As clinicians, even in the absence of conclusive evidence, we must give patients our opinion. “Eat the rainbow” is common dietary shorthand for eating a varied and colorful plant-based diet. This study implies that we should consider recommending specifically high-anthocyanin foods, particularly if the overall meal is nutrient-poor and high in fat. This is relevant for all clinicians since high-fat/low-nutrient meals are typical Western-diet choices: a burger and fries, steak and potatoes, pancakes and bacon, eggs and home fries, and nearly any fast-food meal.
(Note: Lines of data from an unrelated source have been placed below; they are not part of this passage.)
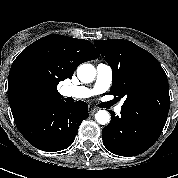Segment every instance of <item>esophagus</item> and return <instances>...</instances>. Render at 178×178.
<instances>
[{"instance_id": "1", "label": "esophagus", "mask_w": 178, "mask_h": 178, "mask_svg": "<svg viewBox=\"0 0 178 178\" xmlns=\"http://www.w3.org/2000/svg\"><path fill=\"white\" fill-rule=\"evenodd\" d=\"M97 110H98V108H96V107L91 108L90 115H93Z\"/></svg>"}]
</instances>
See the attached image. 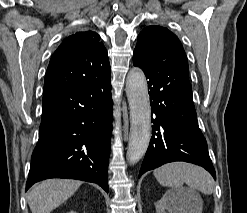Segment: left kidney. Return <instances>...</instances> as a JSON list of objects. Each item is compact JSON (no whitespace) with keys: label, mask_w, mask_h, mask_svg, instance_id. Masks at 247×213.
<instances>
[{"label":"left kidney","mask_w":247,"mask_h":213,"mask_svg":"<svg viewBox=\"0 0 247 213\" xmlns=\"http://www.w3.org/2000/svg\"><path fill=\"white\" fill-rule=\"evenodd\" d=\"M157 213H199L192 193L189 191H167L155 203Z\"/></svg>","instance_id":"obj_1"}]
</instances>
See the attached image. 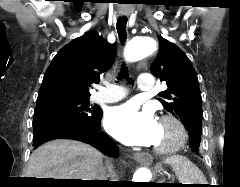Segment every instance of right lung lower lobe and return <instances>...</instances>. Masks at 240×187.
Listing matches in <instances>:
<instances>
[{
  "instance_id": "98d812e1",
  "label": "right lung lower lobe",
  "mask_w": 240,
  "mask_h": 187,
  "mask_svg": "<svg viewBox=\"0 0 240 187\" xmlns=\"http://www.w3.org/2000/svg\"><path fill=\"white\" fill-rule=\"evenodd\" d=\"M101 118L102 110L99 108L98 115L89 122H74L58 116L40 121L33 126L34 149L50 140L74 139L90 144L106 155L118 157V147L105 133L100 131ZM98 186L108 187L110 184Z\"/></svg>"
}]
</instances>
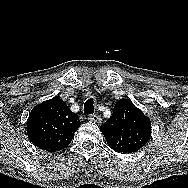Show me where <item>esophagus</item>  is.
Wrapping results in <instances>:
<instances>
[{"label": "esophagus", "mask_w": 188, "mask_h": 188, "mask_svg": "<svg viewBox=\"0 0 188 188\" xmlns=\"http://www.w3.org/2000/svg\"><path fill=\"white\" fill-rule=\"evenodd\" d=\"M89 120L96 122V123H100L101 122V117L98 114H94V115H89L88 117Z\"/></svg>", "instance_id": "34e87169"}]
</instances>
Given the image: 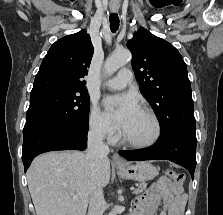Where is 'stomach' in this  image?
I'll list each match as a JSON object with an SVG mask.
<instances>
[{"label": "stomach", "instance_id": "0dacf381", "mask_svg": "<svg viewBox=\"0 0 223 215\" xmlns=\"http://www.w3.org/2000/svg\"><path fill=\"white\" fill-rule=\"evenodd\" d=\"M118 173L125 179H134V181H149L158 175V169L152 165L151 161H137L135 165L126 161L125 167H117Z\"/></svg>", "mask_w": 223, "mask_h": 215}]
</instances>
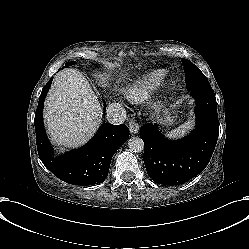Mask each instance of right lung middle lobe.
<instances>
[{
	"label": "right lung middle lobe",
	"instance_id": "1",
	"mask_svg": "<svg viewBox=\"0 0 249 249\" xmlns=\"http://www.w3.org/2000/svg\"><path fill=\"white\" fill-rule=\"evenodd\" d=\"M73 64H75V62H67V63L65 64V67L71 66V65H73Z\"/></svg>",
	"mask_w": 249,
	"mask_h": 249
}]
</instances>
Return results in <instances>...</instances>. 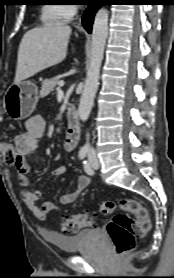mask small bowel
Instances as JSON below:
<instances>
[{
  "instance_id": "obj_1",
  "label": "small bowel",
  "mask_w": 174,
  "mask_h": 278,
  "mask_svg": "<svg viewBox=\"0 0 174 278\" xmlns=\"http://www.w3.org/2000/svg\"><path fill=\"white\" fill-rule=\"evenodd\" d=\"M45 131V121L40 115L30 117L25 123V131L15 138L16 159L13 163L17 171V178L21 187L29 185L28 173L30 170L27 158L31 156L37 149L39 140ZM66 172L65 166L57 167L53 172V176H61ZM91 183V177L81 175L77 179L76 189L72 192L65 193L61 196L62 204H71L80 193L86 189ZM42 192L40 189L31 191H21V197L25 207L37 218L46 220L47 215L57 211L58 206L51 201H45L40 206L37 201L40 200Z\"/></svg>"
}]
</instances>
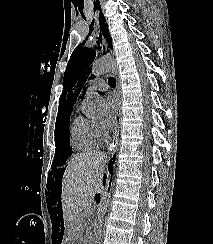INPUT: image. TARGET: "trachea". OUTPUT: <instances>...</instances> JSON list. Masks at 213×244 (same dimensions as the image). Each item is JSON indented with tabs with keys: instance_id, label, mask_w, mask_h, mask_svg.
<instances>
[{
	"instance_id": "obj_1",
	"label": "trachea",
	"mask_w": 213,
	"mask_h": 244,
	"mask_svg": "<svg viewBox=\"0 0 213 244\" xmlns=\"http://www.w3.org/2000/svg\"><path fill=\"white\" fill-rule=\"evenodd\" d=\"M108 84H109L110 87H115L116 86L115 78L114 77H110L108 79Z\"/></svg>"
}]
</instances>
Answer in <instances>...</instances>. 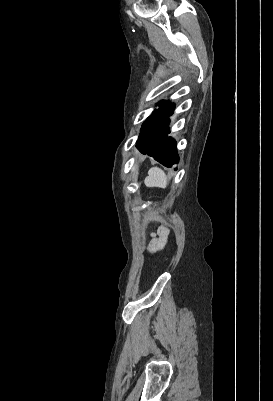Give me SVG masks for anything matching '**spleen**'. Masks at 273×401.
<instances>
[{
    "instance_id": "obj_1",
    "label": "spleen",
    "mask_w": 273,
    "mask_h": 401,
    "mask_svg": "<svg viewBox=\"0 0 273 401\" xmlns=\"http://www.w3.org/2000/svg\"><path fill=\"white\" fill-rule=\"evenodd\" d=\"M149 176H146L144 182L146 186H161V188H165L167 184V176L162 170V168H158V166H153L148 170Z\"/></svg>"
}]
</instances>
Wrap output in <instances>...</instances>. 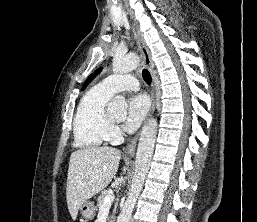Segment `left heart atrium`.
<instances>
[{
	"mask_svg": "<svg viewBox=\"0 0 257 222\" xmlns=\"http://www.w3.org/2000/svg\"><path fill=\"white\" fill-rule=\"evenodd\" d=\"M149 110V100L144 94H137L129 99L124 129L128 132L136 130L145 119Z\"/></svg>",
	"mask_w": 257,
	"mask_h": 222,
	"instance_id": "39dd6f15",
	"label": "left heart atrium"
}]
</instances>
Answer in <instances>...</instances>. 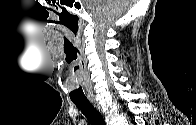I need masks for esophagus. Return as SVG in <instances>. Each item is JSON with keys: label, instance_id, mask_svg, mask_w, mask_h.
<instances>
[{"label": "esophagus", "instance_id": "1", "mask_svg": "<svg viewBox=\"0 0 196 125\" xmlns=\"http://www.w3.org/2000/svg\"><path fill=\"white\" fill-rule=\"evenodd\" d=\"M89 100H90V102L92 103V105L97 109V111L101 114V116H102L103 119H104L105 124H106V125H109V119H108V117L105 115V113L103 112L102 107H101V105L98 103V101L95 100L94 98H90Z\"/></svg>", "mask_w": 196, "mask_h": 125}]
</instances>
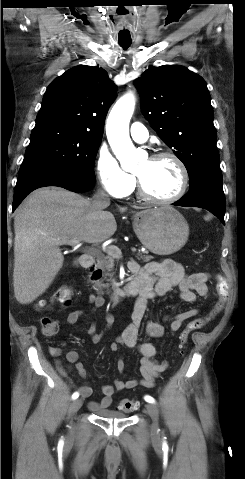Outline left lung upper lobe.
<instances>
[{
    "instance_id": "left-lung-upper-lobe-1",
    "label": "left lung upper lobe",
    "mask_w": 245,
    "mask_h": 479,
    "mask_svg": "<svg viewBox=\"0 0 245 479\" xmlns=\"http://www.w3.org/2000/svg\"><path fill=\"white\" fill-rule=\"evenodd\" d=\"M135 85L142 95V112L185 165L190 187L206 174L220 171L204 79L183 66L163 65L146 70Z\"/></svg>"
}]
</instances>
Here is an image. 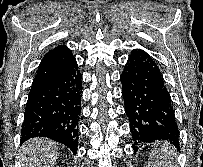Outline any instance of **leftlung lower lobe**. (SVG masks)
Wrapping results in <instances>:
<instances>
[{"label":"left lung lower lobe","mask_w":203,"mask_h":167,"mask_svg":"<svg viewBox=\"0 0 203 167\" xmlns=\"http://www.w3.org/2000/svg\"><path fill=\"white\" fill-rule=\"evenodd\" d=\"M120 80L134 151L138 146L162 140L179 149L170 95L153 58L143 50L131 51Z\"/></svg>","instance_id":"1"}]
</instances>
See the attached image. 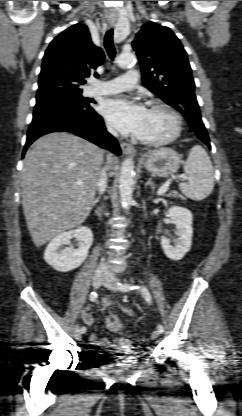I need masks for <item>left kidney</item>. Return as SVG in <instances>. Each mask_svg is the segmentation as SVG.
Returning <instances> with one entry per match:
<instances>
[{
    "label": "left kidney",
    "mask_w": 242,
    "mask_h": 416,
    "mask_svg": "<svg viewBox=\"0 0 242 416\" xmlns=\"http://www.w3.org/2000/svg\"><path fill=\"white\" fill-rule=\"evenodd\" d=\"M168 214L176 226L177 239L171 241L166 237L161 238V246L165 255L173 261L182 259L190 250L192 244L193 216L187 208L173 206L168 209Z\"/></svg>",
    "instance_id": "left-kidney-1"
}]
</instances>
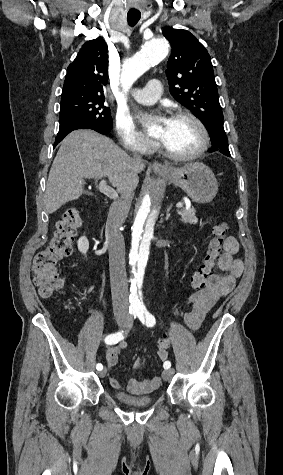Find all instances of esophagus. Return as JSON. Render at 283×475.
<instances>
[{
	"label": "esophagus",
	"mask_w": 283,
	"mask_h": 475,
	"mask_svg": "<svg viewBox=\"0 0 283 475\" xmlns=\"http://www.w3.org/2000/svg\"><path fill=\"white\" fill-rule=\"evenodd\" d=\"M152 168L154 170L162 171V172H168V168L165 165H162L161 163L154 162L152 165Z\"/></svg>",
	"instance_id": "1"
}]
</instances>
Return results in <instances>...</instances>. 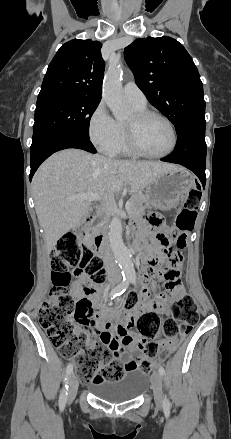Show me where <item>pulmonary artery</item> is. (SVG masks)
<instances>
[{"label": "pulmonary artery", "instance_id": "pulmonary-artery-1", "mask_svg": "<svg viewBox=\"0 0 231 439\" xmlns=\"http://www.w3.org/2000/svg\"><path fill=\"white\" fill-rule=\"evenodd\" d=\"M125 99L133 105L144 107L147 99L142 90L132 81L127 82L123 87Z\"/></svg>", "mask_w": 231, "mask_h": 439}]
</instances>
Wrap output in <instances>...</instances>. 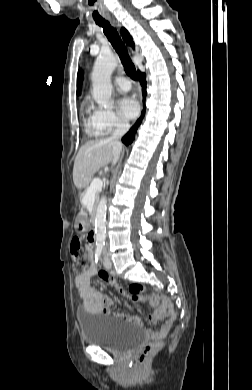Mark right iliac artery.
<instances>
[{
	"label": "right iliac artery",
	"instance_id": "82829eb1",
	"mask_svg": "<svg viewBox=\"0 0 252 390\" xmlns=\"http://www.w3.org/2000/svg\"><path fill=\"white\" fill-rule=\"evenodd\" d=\"M102 250H103V245L102 244L97 245L96 252H95V262L96 263L100 259Z\"/></svg>",
	"mask_w": 252,
	"mask_h": 390
}]
</instances>
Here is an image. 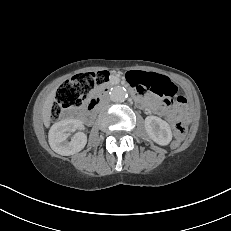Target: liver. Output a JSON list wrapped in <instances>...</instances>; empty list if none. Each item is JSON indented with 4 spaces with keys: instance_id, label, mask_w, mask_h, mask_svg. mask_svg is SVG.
<instances>
[{
    "instance_id": "liver-1",
    "label": "liver",
    "mask_w": 231,
    "mask_h": 231,
    "mask_svg": "<svg viewBox=\"0 0 231 231\" xmlns=\"http://www.w3.org/2000/svg\"><path fill=\"white\" fill-rule=\"evenodd\" d=\"M56 89L54 88L46 97L43 107H42V117H43V123L46 127H49L50 121H51V110L53 106V102L55 101L56 96Z\"/></svg>"
}]
</instances>
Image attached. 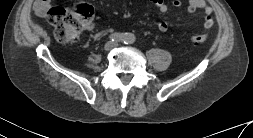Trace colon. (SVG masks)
Returning <instances> with one entry per match:
<instances>
[{
  "label": "colon",
  "instance_id": "5ec220e1",
  "mask_svg": "<svg viewBox=\"0 0 253 138\" xmlns=\"http://www.w3.org/2000/svg\"><path fill=\"white\" fill-rule=\"evenodd\" d=\"M94 15L91 5L84 2L73 3L67 7H52L47 16L55 26V36L63 43H73L88 26ZM208 40L207 34L190 37L191 43L201 45Z\"/></svg>",
  "mask_w": 253,
  "mask_h": 138
}]
</instances>
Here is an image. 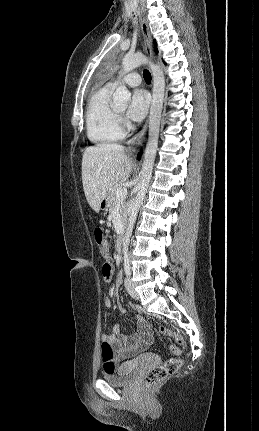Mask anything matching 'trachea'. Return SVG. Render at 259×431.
I'll return each mask as SVG.
<instances>
[{"label":"trachea","instance_id":"obj_1","mask_svg":"<svg viewBox=\"0 0 259 431\" xmlns=\"http://www.w3.org/2000/svg\"><path fill=\"white\" fill-rule=\"evenodd\" d=\"M143 77L146 83H151V73L148 70H144Z\"/></svg>","mask_w":259,"mask_h":431}]
</instances>
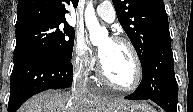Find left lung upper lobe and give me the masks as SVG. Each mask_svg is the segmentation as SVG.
<instances>
[{
  "mask_svg": "<svg viewBox=\"0 0 193 112\" xmlns=\"http://www.w3.org/2000/svg\"><path fill=\"white\" fill-rule=\"evenodd\" d=\"M113 4L141 63L154 46L170 39L163 0H113Z\"/></svg>",
  "mask_w": 193,
  "mask_h": 112,
  "instance_id": "left-lung-upper-lobe-1",
  "label": "left lung upper lobe"
}]
</instances>
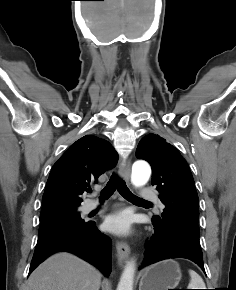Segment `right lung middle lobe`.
Listing matches in <instances>:
<instances>
[{
	"label": "right lung middle lobe",
	"mask_w": 236,
	"mask_h": 290,
	"mask_svg": "<svg viewBox=\"0 0 236 290\" xmlns=\"http://www.w3.org/2000/svg\"><path fill=\"white\" fill-rule=\"evenodd\" d=\"M77 208H64L41 212L39 235L53 230L75 227L84 224Z\"/></svg>",
	"instance_id": "dd1d6c3e"
}]
</instances>
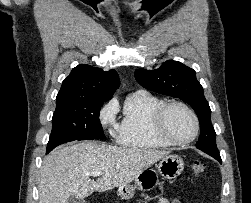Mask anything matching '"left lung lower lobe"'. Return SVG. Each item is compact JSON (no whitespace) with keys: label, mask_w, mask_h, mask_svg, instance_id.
<instances>
[{"label":"left lung lower lobe","mask_w":251,"mask_h":203,"mask_svg":"<svg viewBox=\"0 0 251 203\" xmlns=\"http://www.w3.org/2000/svg\"><path fill=\"white\" fill-rule=\"evenodd\" d=\"M215 159H217L219 162H221V157L220 156H214Z\"/></svg>","instance_id":"1"}]
</instances>
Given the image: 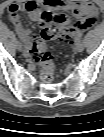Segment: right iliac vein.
Segmentation results:
<instances>
[{
    "instance_id": "obj_1",
    "label": "right iliac vein",
    "mask_w": 104,
    "mask_h": 137,
    "mask_svg": "<svg viewBox=\"0 0 104 137\" xmlns=\"http://www.w3.org/2000/svg\"><path fill=\"white\" fill-rule=\"evenodd\" d=\"M17 49L19 51H23V45H22V43H20V42L17 43Z\"/></svg>"
}]
</instances>
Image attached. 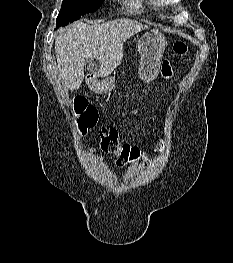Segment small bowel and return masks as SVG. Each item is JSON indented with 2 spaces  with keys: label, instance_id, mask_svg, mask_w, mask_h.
<instances>
[{
  "label": "small bowel",
  "instance_id": "small-bowel-1",
  "mask_svg": "<svg viewBox=\"0 0 233 263\" xmlns=\"http://www.w3.org/2000/svg\"><path fill=\"white\" fill-rule=\"evenodd\" d=\"M161 73L165 78H170L172 75V70L168 62H164L162 65Z\"/></svg>",
  "mask_w": 233,
  "mask_h": 263
}]
</instances>
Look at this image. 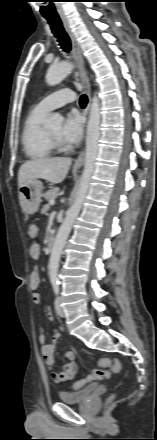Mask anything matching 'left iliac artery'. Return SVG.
<instances>
[{
	"instance_id": "1",
	"label": "left iliac artery",
	"mask_w": 157,
	"mask_h": 440,
	"mask_svg": "<svg viewBox=\"0 0 157 440\" xmlns=\"http://www.w3.org/2000/svg\"><path fill=\"white\" fill-rule=\"evenodd\" d=\"M59 282H53L52 283V285H53V290H54V292H55V294H58L59 293Z\"/></svg>"
}]
</instances>
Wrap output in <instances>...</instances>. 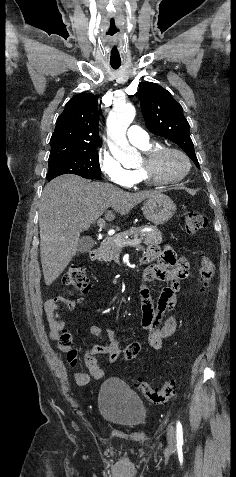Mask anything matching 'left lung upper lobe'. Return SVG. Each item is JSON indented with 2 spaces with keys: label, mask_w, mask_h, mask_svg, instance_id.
<instances>
[{
  "label": "left lung upper lobe",
  "mask_w": 236,
  "mask_h": 477,
  "mask_svg": "<svg viewBox=\"0 0 236 477\" xmlns=\"http://www.w3.org/2000/svg\"><path fill=\"white\" fill-rule=\"evenodd\" d=\"M139 100L146 127L180 146L200 168L189 135V123L181 105L170 92L155 83L146 82L139 88Z\"/></svg>",
  "instance_id": "5c2ea615"
}]
</instances>
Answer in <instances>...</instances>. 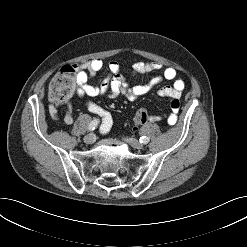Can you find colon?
Wrapping results in <instances>:
<instances>
[{"label":"colon","mask_w":247,"mask_h":247,"mask_svg":"<svg viewBox=\"0 0 247 247\" xmlns=\"http://www.w3.org/2000/svg\"><path fill=\"white\" fill-rule=\"evenodd\" d=\"M77 78L75 73V66H64L51 80L49 84V98L53 103H61L68 101L76 88ZM179 100L172 102V108L179 110ZM148 113L141 109L136 112L133 117V125L139 127L147 123Z\"/></svg>","instance_id":"5ec220e1"}]
</instances>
While none of these may be an ideal meal, meeting people where they are is part of every clinician’s responsibility in serving their patients.
Lastly, one of the toughest things to do is to change old habits, including dietary habits. Mealtime comes with all sorts of social and cultural expectations. Food is comfort. Food is customary. Food can be ceremony. Food can convey love. In short, a shared meal is far more than the nutrients it contains (or doesn’t). There are times when the ceremony of a meal takes precedence over its nutritional value. During those times, when the meal may be perfect in every way but nutrition, bringing high-anthocyanin food(s) to the table may be a clever means of having your cake and eating it too.